In my previous article, I suggested technology leaders embrace agility and product vision once and for all (in lieu of traditional project management method, e.g., waterfall). In doing so, I may have painted the application of agility in a too rosy manner. For example, I only remarked that agility had to be “implemented the right way for organisation” without much detail. For the sake of intellectual honesty, I should have stressed more some pitfalls of implementation of agility (precisely Scrum). To settle the score, here are two real life scenarios in which agility delivers sub-optimal results for companies.
Both these scenarios exemplify the breadth of what can go wrong in using agile to deliver applications in a company. I will present these situations as a spectrum.

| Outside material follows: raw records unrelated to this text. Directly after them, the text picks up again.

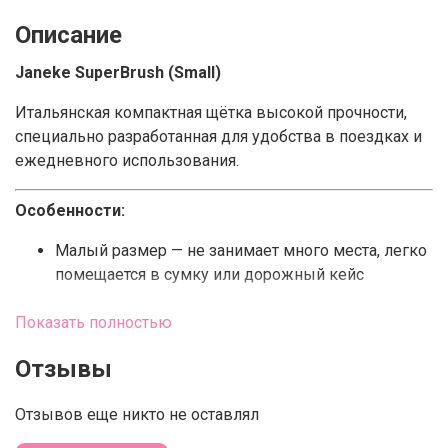
Описание
Janeke SuperBrush (Small)
Итальянская компактная щётка высокой прочности,
специально разработанная для удобства в поездках и
ежедневного использования.
Особенности:
Малый размер — не занимает много места, легко
помещается в сумку или дорожный кейс
Натуральная щетина — помогает равномерно
Показать полностью
распределить натуральные масла по волосам,
придавая им блеск и гладкость
Отзывы
Устойчивая к влаге и износу конструкция —
Отзывов еще никто не оставлял
корпус выдерживает регулярное использование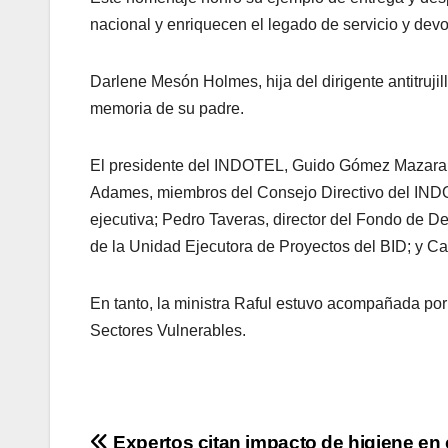
nacional y enriquecen el legado de servicio y dev
Darlene Mesón Holmes, hija del dirigente antitrujil
memoria de su padre.
El presidente del INDOTEL, Guido Gómez Mazara
Adames, miembros del Consejo Directivo del INDOT
ejecutiva; Pedro Taveras, director del Fondo de D
de la Unidad Ejecutora de Proyectos del BID; y Car
En tanto, la ministra Raful estuvo acompañada por
Sectores Vulnerables.
Expertos citan impacto de higiene en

It can be read as a framework to determine where your organisation lies when doing agility.
For starters, let us go beyond the easy definition of agile: “on the fly” or “without much preparation.” Scrum is a lightweight framework that defines events and sequences (such as daily or weekly meetings), artifacts (like feature backlogs as User stories), and roles (defining the actors and their responsibilities) for projects. The two bonuses of this framework are:
- does not necessitate that all elements be implemented: Scrum should be adapted to your company’s culture and capabilities;
- can be implemented along with other agile frameworks such as Kanban and eXtrem Programming for more productivity and design thinking to enhance collaboration with users.
Agilists in an ivory tower
The set-up is akin to what could happen in a waterfall project:
- The development team gets the business requirements from the business or on rare occasion, writes the business requirement by itself without consulting the functional team;
- The development team then proceeds to implement the application by religiously applying the scrum framework: daily and weekly meetings, writing of user stories and use of a kanban board to track their advancement through various metrics;
- The project is finally delivered to the business teams along with its documentation. On occasions a Run team is charged with maintaining the product while the development moves to another project.
Illustration: on a new business line creation project, the technology leaders took the responsibility to design the different software needed. They would schedule design thinking sessions with the users only to dismiss their requests deemed of low business value. Even protests from the COO to the CEO did not change the environment of the project. The development team strictly adhered to the agile framework.
This fact is either due to the company culture or to the balance of power leaning on the side of technologists. One justification for this way of working is the need to go as quickly as possible on the project (with the premise that interactions with the business can be a distraction). In sum, technology leaders believe that they know better what features are needed and when.
This phenomenon occurs also in companies that have switched to agility but for some reasons have kept the waterfall philosophy. We can also refer to technologist as isolated agilists.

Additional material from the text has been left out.